Now Smash stood within a cluttered room. Books overflowed shelves and piled up on the floor. Bottles and boxes perched everywhere, interspersed with assorted statuettes and amulets and papers. In the middle of it all, like another item of clutter, hunched over a similarly crowded wooden desk, was a little gnome of a man. Smash recognized him-the Good Magician Humfrey, the man who knew everything.

Humfrey glanced up from his tome. "Don't drip on my books, Smash," he said.

Smash fidgeted, trying not to drip on the books. There was hardly room for him to stand upright, and hardly a spot without a book, volume, or tome. He started to drip on an amulet, but it crackled ominously and he edged away. "Me no stir. Magician sir," he mumbled, wondering how the Good Magician knew his name. Smash knew of Humfrey by description and reputation, but this was the first time the two had met.

"Well, out with it, ogre," the Magician snapped irritably. "What's your Question?"

Now Smash felt more awkward than ever. The truth was, he did not know what to ask. He had thought his life would be complete when he achieved his full growth, but somehow he found it Wasn't.

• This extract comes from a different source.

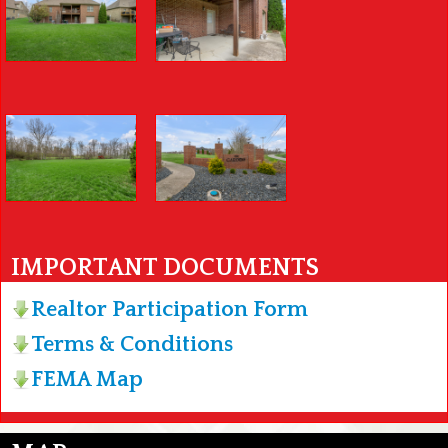
IMPORTANT DOCUMENTS
Realtor Participation Form
Terms & Conditions
FEMA Map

Something was missing-and he didn't know what. Yet he could not rest until the missing element was satisfied. So he had tromped to see the Good Magician, because that was what creatures with seemingly insoluble problems did-but he lacked the intellect to formulate the Question. He had hoped to work it out during the journey; but, with typical ogrish wit, he had forgotten all about it until this moment. There was no getting around it; there were some few occasions when an ogre was too stupid for his own good.

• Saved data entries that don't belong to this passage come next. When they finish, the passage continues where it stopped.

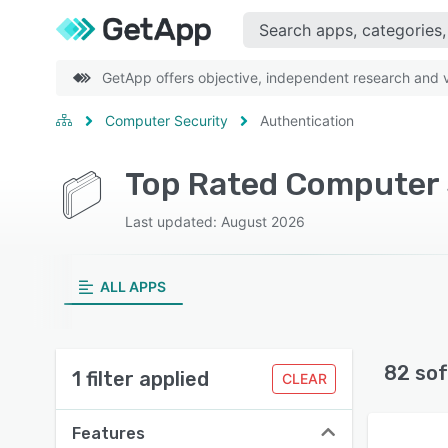
GetApp offers objective, independent research and ve
Computer Security
Authentication
Top Rated Computer S
Last updated: August 2026
ALL APPS
82 sof
1 filter applied
CLEAR
Features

"No know," he confessed, standing on one of his own feet.

Humfrey scowled. He was a very old gnome, and it was quite a scowl. "You came here to serve a year's service for an Answer-and you don't have a Question?"

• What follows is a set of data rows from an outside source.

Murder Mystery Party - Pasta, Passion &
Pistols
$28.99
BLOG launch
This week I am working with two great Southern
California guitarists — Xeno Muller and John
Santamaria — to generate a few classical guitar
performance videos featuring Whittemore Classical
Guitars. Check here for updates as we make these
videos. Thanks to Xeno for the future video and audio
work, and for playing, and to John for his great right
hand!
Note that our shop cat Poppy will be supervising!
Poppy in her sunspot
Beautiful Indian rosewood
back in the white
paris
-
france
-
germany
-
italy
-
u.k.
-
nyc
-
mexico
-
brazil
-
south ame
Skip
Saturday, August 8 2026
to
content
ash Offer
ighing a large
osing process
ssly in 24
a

Smash had a Question, he was sure; he just didn't know how to formulate it. So he stood silent, dripping on stray artifacts, like the unsmart oaf he was.

Humfrey sighed. "Even if you asked it, it wouldn't be the right Question," he said. "People are forever asking the wrong Questions, and wasting their efforts. I remember not long ago a girl came to ask how to change her nature. Chameleon, her name was, except she wasn't called that then. Her nature was just fine; it was her attitude that needed changing." He shook his head.